## Task prompt
Take the listing below and write it out again exactly, skipping any picture that it holds.
++++++++++
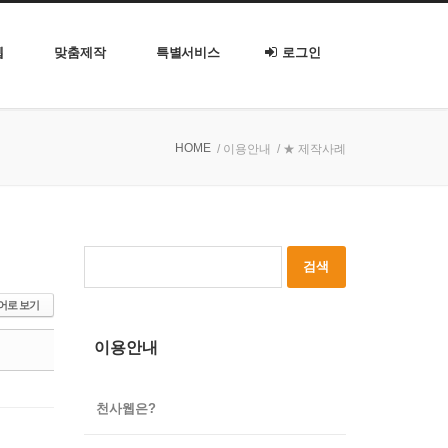
웹
맞춤제작
특별서비스
로그인
HOME
/ 이용안내
/ ★ 제작사례
어로 보기
이용안내
천사웹은?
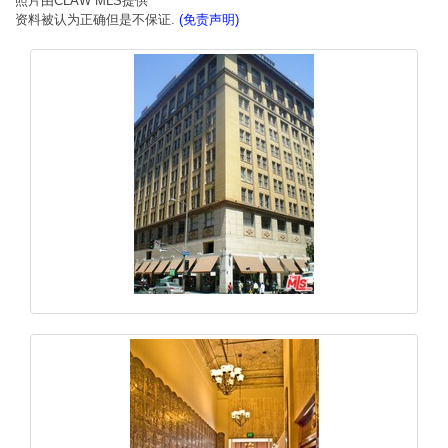
照片由CLAW MLS提供
资料被认为正确但是不保证.
(免责声明)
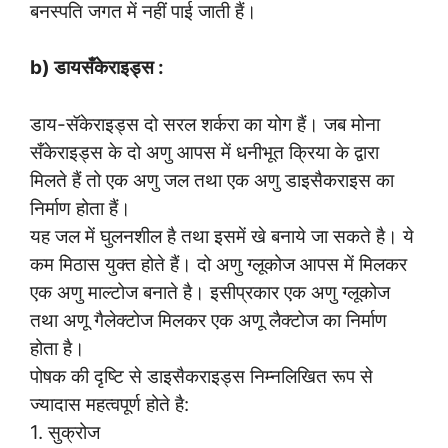
बनस्पति जगत में नहीं पाई जाती हैं।
b) डायसँकेराइड्स :
डाय-सॅकेराइड्स दो सरल शर्करा का योग हैं। जब मोना
सँकेराइड्स के दो अणु आपस में धनीभूत क्रिया के द्वारा
मिलते हैं तो एक अणु जल तथा एक अणु डाइसैकराइस का
निर्माण होता हैं।
यह जल में घुलनशील है तथा इसमें खे बनाये जा सकते है। ये
कम मिठास युक्त होते हैं। दो अणु ग्लूकोज आपस में मिलकर
एक अणु माल्टोज बनाते है। इसीप्रकार एक अणु ग्लूकोज
तथा अणू गैलेक्टोज मिलकर एक अणू लैक्टोज का निर्माण
होता है।
पोषक की दृष्टि से डाइसैकराइड्स निम्नलिखित रूप से
ज्यादास महत्वपूर्ण होते है:
1. सुक्रोज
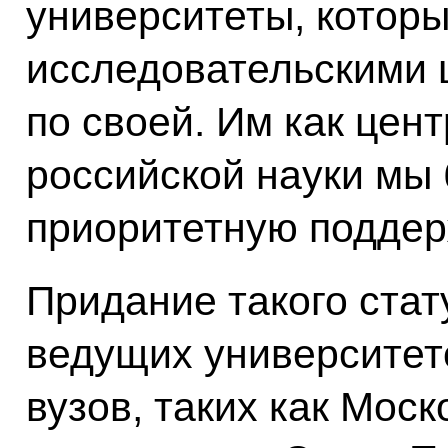
университеты, которы
исследовательскими 
по своей. Им как цен
российской науки мы 
приоритетную поддер
Придание такого стат
ведущих университет
вузов, таких как Мос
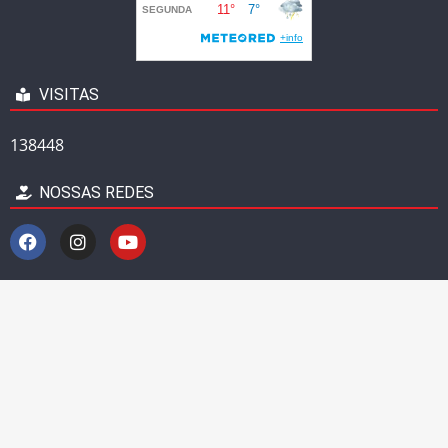
VISITAS
138448
NOSSAS REDES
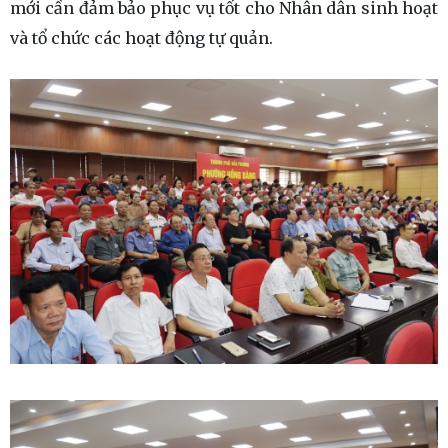
mới cần đảm bảo phục vụ tốt cho Nhân dân sinh hoạt
và tổ chức các hoạt động tự quản.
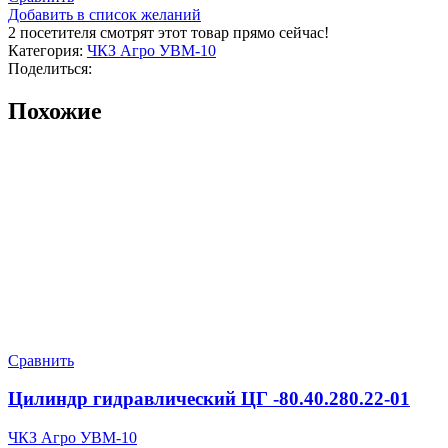
Добавить в список желаний
2
посетителя смотрят этот товар прямо сейчас!
Категория:
ЧКЗ Агро УВМ-10
Поделиться:
Похожие
Сравнить
Цилиндр гидравлический ЦГ -80.40.280.22-01
ЧКЗ Агро УВМ-10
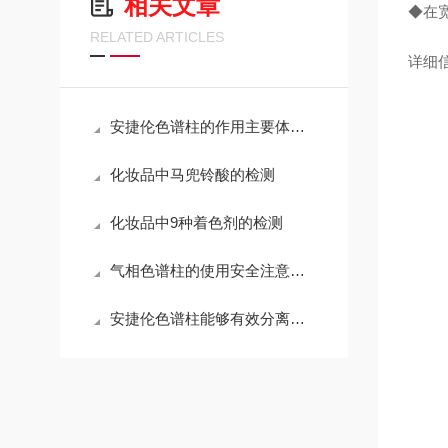
相关文章
◆在宽
RELATED ARTICLES
详细
安捷伦色谱柱的作用主要体现在哪几个方面？
化妆品中马兜铃酸的检测
化妆品中9种着色剂的检测
气相色谱柱的使用安全注意事项
安捷伦色谱柱能够有效分离结构相似的化合物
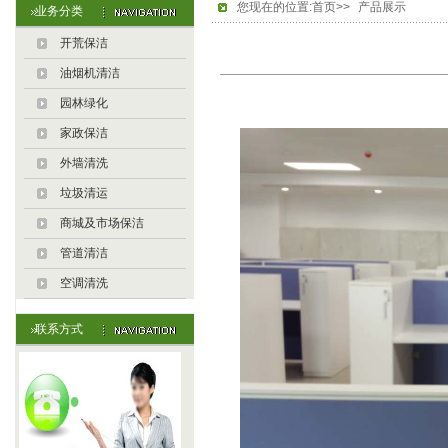
您现在的位置:首页>>
产品展示
业务分类
开荒保洁
油烟机清洁
园林绿化
家政保洁
外墙清洗
垃圾清运
商城及市场保洁
管道清洁
空调清洗
联系方式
++++++++++
## Reply to the task
웹
맞춤제작
특별서비스
로그인
HOME
/ 이용안내
/ ★ 제작사례
어로 보기
이용안내
천사웹은?
照片由CLAW MLS提供
资料被认为正确但是不保证.
(免责声明)
बनस्पति जगत में नहीं पाई जाती हैं।
b) डायसँकेराइड्स :
डाय-सॅकेराइड्स दो सरल शर्करा का योग हैं। जब मोना
सँकेराइड्स के दो अणु आपस में धनीभूत क्रिया के द्वारा
मिलते हैं तो एक अणु जल तथा एक अणु डाइसैकराइस का
निर्माण होता हैं।
यह जल में घुलनशील है तथा इसमें खे बनाये जा सकते है। ये
कम मिठास युक्त होते हैं। दो अणु ग्लूकोज आपस में मिलकर
एक अणु माल्टोज बनाते है। इसीप्रकार एक अणु ग्लूकोज
तथा अणू गैलेक्टोज मिलकर एक अणू लैक्टोज का निर्माण
होता है।
पोषक की दृष्टि से डाइसैकराइड्स निम्नलिखित रूप से
ज्यादास महत्वपूर्ण होते है:
1. सुक्रोज
университеты, которы
исследовательскими 
по своей. Им как цен
российской науки мы 
приоритетную поддер
Придание такого стат
ведущих университет
вузов, таких как Мос
VISITAS
138448
NOSSAS REDES
mới cần đảm bảo phục vụ tốt cho Nhân dân sinh hoạt
và tổ chức các hoạt động tự quản.
Добавить в список желаний
2
посетителя смотрят этот товар прямо сейчас!
Категория:
ЧКЗ Агро УВМ-10
Поделиться:
Похожие
Сравнить
Цилиндр гидравлический ЦГ -80.40.280.22-01
ЧКЗ Агро УВМ-10
相关文章
◆在宽
RELATED ARTICLES
详细
安捷伦色谱柱的作用主要体现在哪几个方面？
化妆品中马兜铃酸的检测
化妆品中9种着色剂的检测
气相色谱柱的使用安全注意事项
安捷伦色谱柱能够有效分离结构相似的化合物
您现在的位置:首页>>
产品展示
业务分类
开荒保洁
油烟机清洁
园林绿化
家政保洁
外墙清洗
垃圾清运
商城及市场保洁
管道清洁
空调清洗
联系方式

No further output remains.